Après le sacre révélateur, la jeune cinéaste a été propulsée sur la scène régionale à travers son documentaire réel et poignant, «Corps de femme» qui dépeint l’histoire vraie et sombre de Firmine, morte des suites d’un avortement clandestin en 2018 !
Ce court métrage a été doublement primé en 2023 à «Clap Ivoire» en Côte d’Ivoire et au «Festival Emergence au Togo». La même production a aussi été distinguée au FIFF Cotonou (Festival international de films de femmes) en 2024, et sélectionnée au Festival «Saint Louis DOC» au Sénégal la même année.
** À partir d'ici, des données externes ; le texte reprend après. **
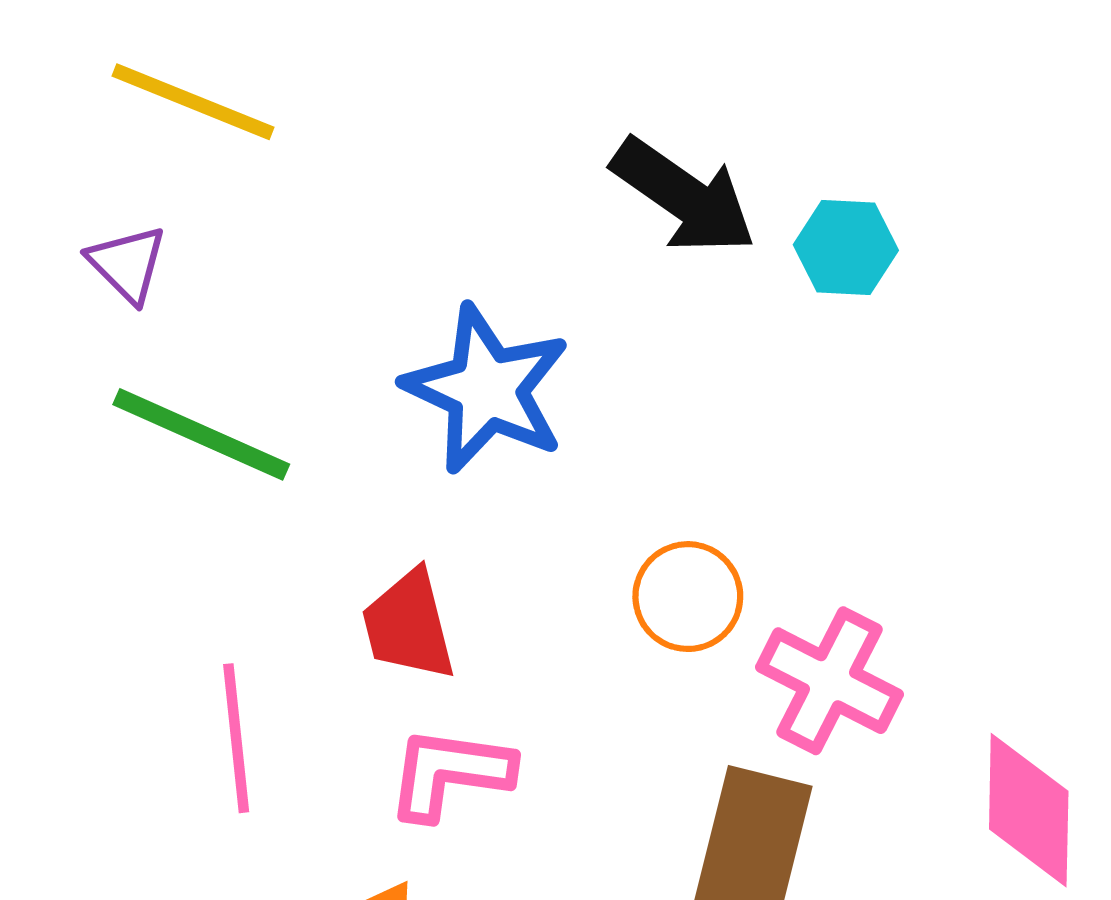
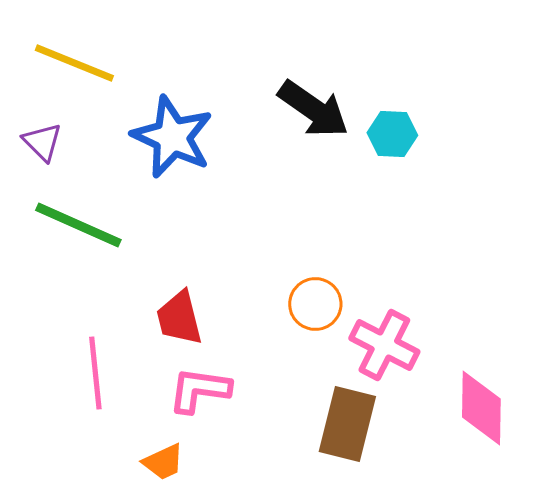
blue star: (487, 389) -> (172, 137), moved

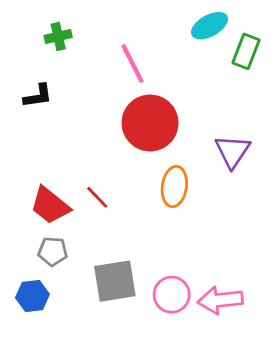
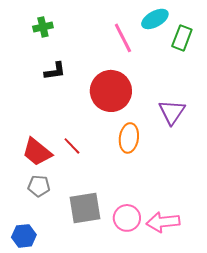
pink line: (132, 64) -> (123, 38), moved
black L-shape: (38, 96) -> (55, 71), moved
blue hexagon: (32, 296) -> (24, 236), moved

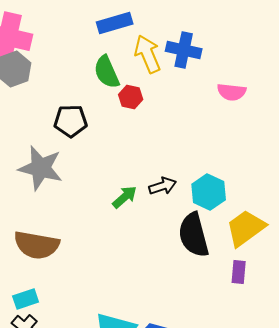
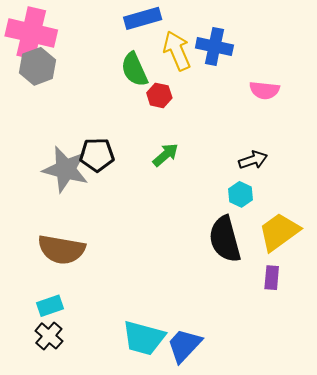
black pentagon: (71, 121) -> (97, 155), moved
black arrow: (163, 186) -> (253, 160), moved
cyan hexagon: (209, 192) -> (240, 194), size x0.7
green arrow: (125, 197) -> (166, 155), moved

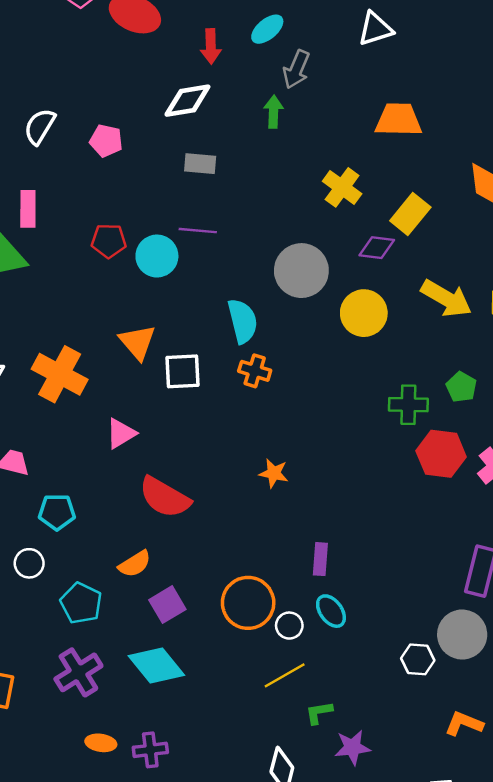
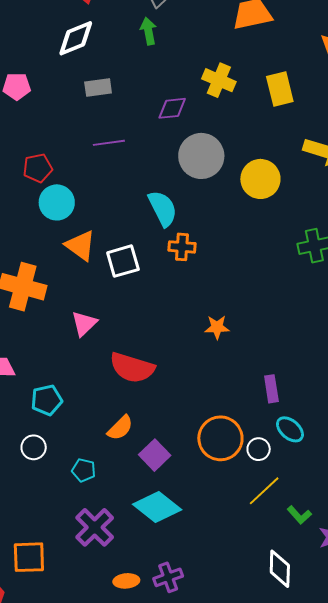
yellow rectangle: (410, 214) -> (280, 89), turned -40
purple diamond: (377, 248) -> (172, 108), moved
cyan circle: (157, 256) -> (57, 202), moved
cyan pentagon: (81, 603) -> (84, 470), size x0.7
green L-shape: (319, 713) -> (299, 515), turned -110

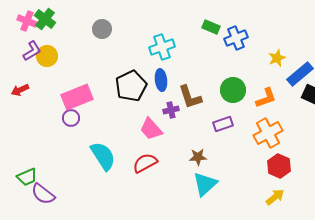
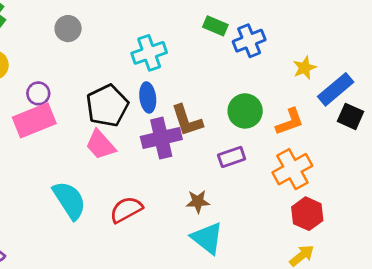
purple cross: (171, 110) -> (161, 138), size x1.8
purple circle: (71, 118) -> (38, 93), moved
pink trapezoid: (151, 129) -> (100, 145), moved
cyan triangle: (205, 184) -> (207, 238), turned -40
«Après la projection de ce film au Sénégal, le public s’est étrangement tu, sans ovations. J’avais cru un instant que mon film n’était pas apprécié. Et quand la salle s’est enfin illuminée au bout du générique de fin, j’ai vu des gens pleurer à chaudes larmes. Le public s’est alors levé pour offrir de longs applaudissements à l’œuvre reflétant sa réalité. Cette expérience m’a édifiée», a témoigné Nelly Béhanzin lors d’un échange au terme de la première projection au Bénin de trois de ses œuvres. C’était le mardi 6 avril 2025 à l’Institut Français du Bénin.
Une réalisatrice engagée
De «La lanterne» en 2021 à son dernier projet, on lit à travers les œuvres de Nelly Béhanzin un engagement pour la défense des causes féminines. Les thèmes qu’elle aborde mettent généralement en relief les conditions des femmes, notamment les droits sexuels et reproductifs. Dans «Corps de femme» comme dans «Séquelles», par exemple, elle révèle les tourments de l’avortement clandestin, les traumas, la séparation et le déchirement familiaux qu’il peut engendrer.
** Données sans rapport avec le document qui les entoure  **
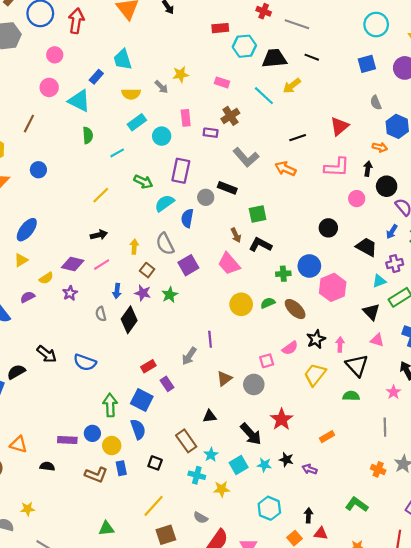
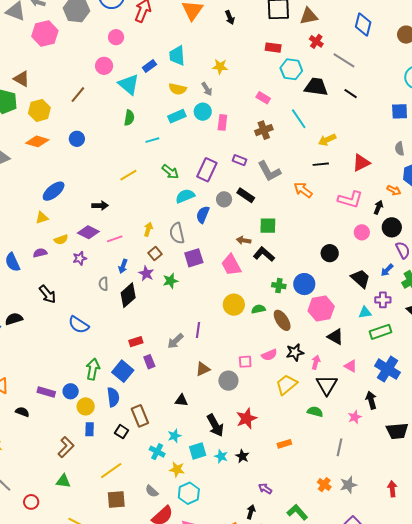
yellow star: (181, 74) -> (220, 67), moved
yellow arrow: (292, 86) -> (327, 140), moved
purple rectangle: (211, 133) -> (239, 160), moved
cyan circle: (162, 136) -> (203, 112), moved
black arrow: (99, 235) -> (100, 206), moved
brown arrow: (236, 235) -> (244, 240), turned 112
black triangle: (371, 312) -> (335, 337), moved, turned -30
black arrow: (47, 354) -> (48, 294), moved
brown rectangle: (186, 441) -> (140, 416), moved
purple arrow: (310, 469) -> (265, 489), moved
brown L-shape: (96, 475) -> (66, 447), moved, turned -80
cyan hexagon: (269, 508) -> (189, 493), moved

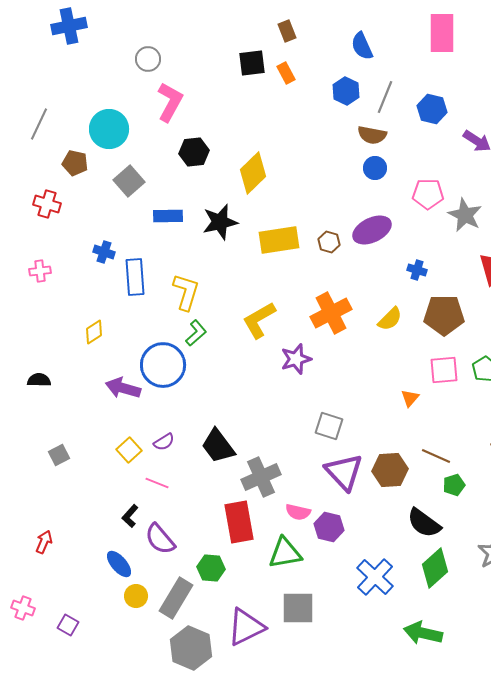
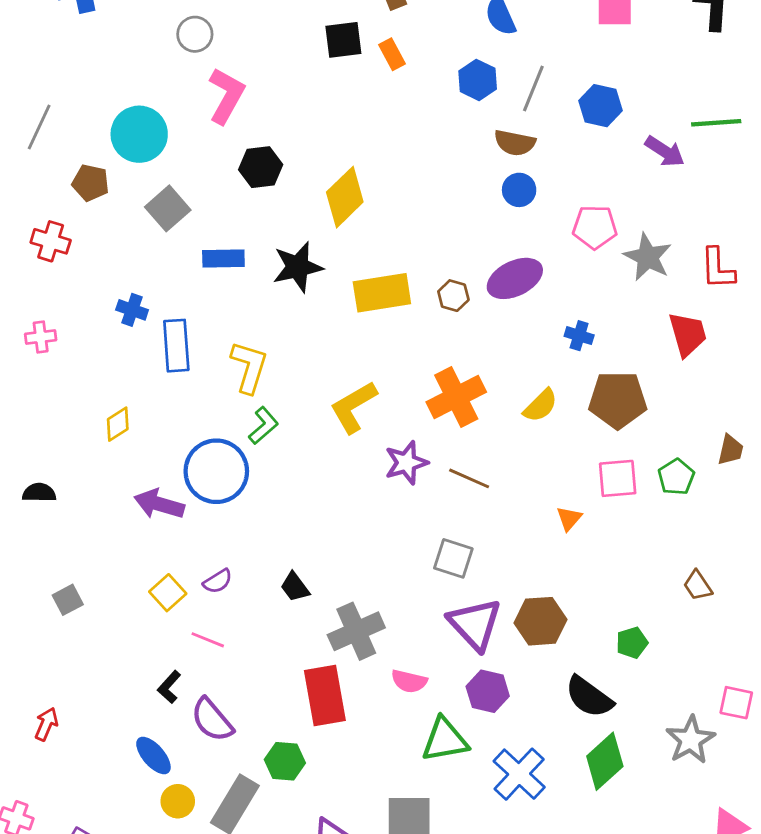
black trapezoid: (218, 446) -> (295, 587), size x0.6
brown line: (436, 456) -> (469, 478), moved
purple hexagon: (329, 527) -> (488, 691), moved
green triangle: (285, 553) -> (445, 740), moved

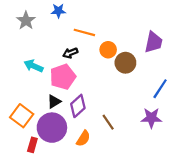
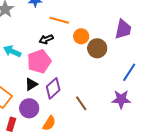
purple circle: (52, 128) -> (29, 108), size x0.7
orange semicircle: (83, 138) -> (49, 123), moved

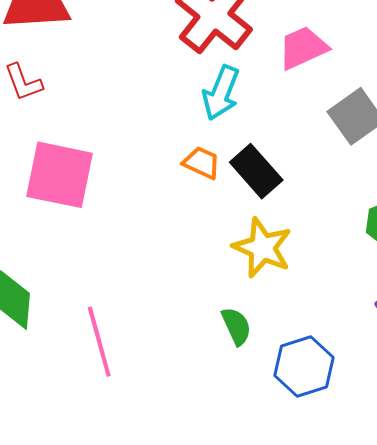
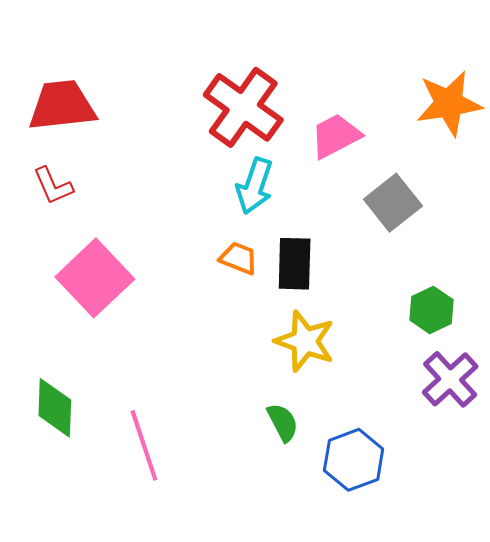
black rectangle: (256, 171) -> (295, 264), turned 46
pink square: (60, 175) -> (95, 278), turned 38

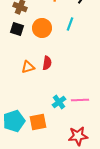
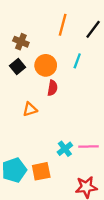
black square: (17, 29) -> (18, 66), turned 32
red semicircle: (47, 63) -> (52, 88), moved

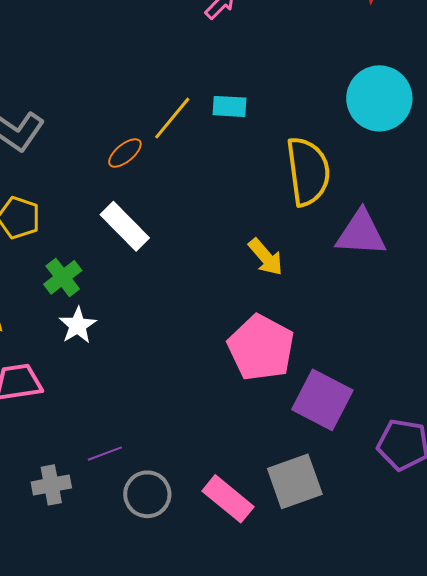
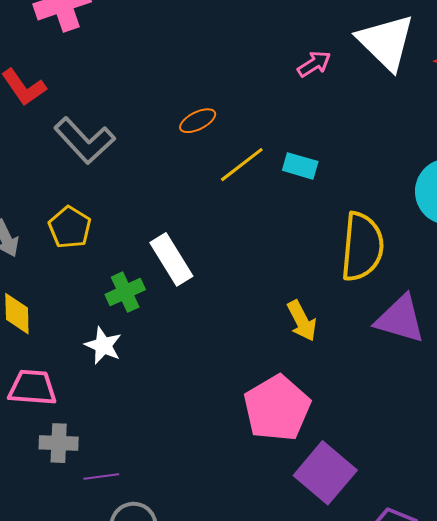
orange ellipse: (125, 153) -> (198, 121), moved
green cross: (63, 277) -> (125, 292), moved
white star: (78, 325) -> (103, 345), turned -30
gray cross: (51, 485) -> (59, 443), moved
«J’avais le besoin de montrer que nous, en tant que femmes, on ne se fait pas écouter généralement», résume la réalisatrice, «Grand Prix Djimon Hounsou au Ciné 229, édition 2023» pour son film de dix (10) minutes, «Séquelles».
Nelly Béhanzin est aussi auteure de «Matrice». Cette réalisation de trois (3) minutes raconte l’histoire d’une mère morte lors d’un accouchement traumatisant en pleine guerre. Cette dame a en effet été aidée par sa fille de 12 ans bloquée avec elle dans une chambre de fortune ! «C’est un film école, fait en trois jours, qui n’était pas de base de très bonne qualité, mais qu’on a essayé de sauver, et qui a finalement été apprécié du public», narre l’originaire du sud-Bénin.
Les œuvres de Nelly reçoivent un bon accueil d’une manière générale. «Dans sa jeune filmographie, il y a vraiment un attrait particulier pour la maternité sous toutes ses formes. Je trouve que c’est vraiment très admirable de sa part de parler de ce genre de thématiques qui sont taboues, notamment l’avortement. Il n’y a pas beaucoup de réalisatrices béninoises qui oseraient en parler et reconnaître qu’elles sont aussi passées par cette épreuve-là. Cela demande beaucoup de courage», apprécie Ange Jason de Berry Quenum, scénariste béninois.